Postcard From Tom: In Vegas, a Diner's Jackpot
It's a Recession. That Means Great Restaurant Deals.

By Tom Sietsema
Washington Post Staff Writer
Sunday, August 9, 2009

As far as restaurants are concerned, it's a buyer's market in Las Vegas these days. What's bad for the city's 5,000 unemployed food workers is a bonanza for diners in search of bargains.

"Everywhere you go," says John Curtas, who has been writing about the restaurant scene since 1995, "there are deals galore."
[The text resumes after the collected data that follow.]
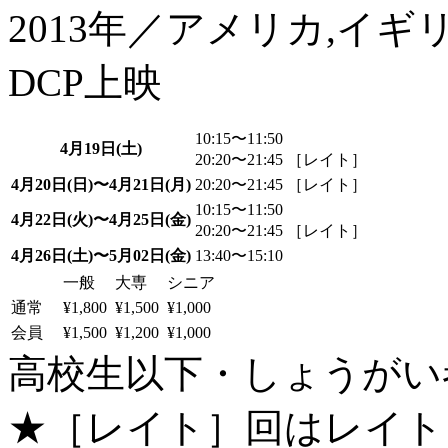
2013年／アメリカ,イギリ
DCP上映
10:15〜11:50
4月19日(土)
20:20〜21:45 ［レイト］
4月20日(日)〜4月21日(月)
20:20〜21:45 ［レイト］
10:15〜11:50
4月22日(火)〜4月25日(金)
20:20〜21:45 ［レイト］
4月26日(土)〜5月02日(金)
13:40〜15:10
一般
大専
シニア
通常
¥1,800
¥1,500
¥1,000
会員
¥1,500
¥1,200
¥1,000
高校生以下・しょうがい者：
★［レイト］回はレイト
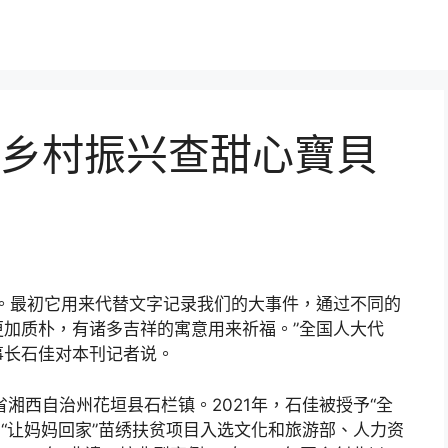
乡村振兴查甜心寶貝
。最初它用来代替文字记录我们的大事件，通过不同的
加质朴，有诸多吉祥的寓意用来祈福。”全国人大代
事长石佳对本刊记者说。
湘西自治州花垣县石栏镇。2021年，石佳被授予“全
的“让妈妈回家”苗绣扶贫项目入选文化和旅游部、人力资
Save for the $25 pot of coffee I foolishly ordered from room service at the tony Wynn Las Vegas last month, the food critic for Nevada Public Radio and is right. Just about everywhere I went, I saw (and sometimes tasted) the upside of the recession. Carnevino, chef Mario Batali's pricey Italian steakhouse in the Venetian -- calamari for $23, anyone? -- just launched a daily "burger brunch." For $30, diners get a cheeseburger, salad or chips and two beers, Bellinis or bloody marys. Since February, 13 of the Wynn's restaurants have been offering three-course dinners for as low as $29. (Meanwhile, guest rooms can be had for $20. That's the price Hooters Casino Hotel, a block off the Strip, charges for a package that throws in two breakfasts and show tickets.)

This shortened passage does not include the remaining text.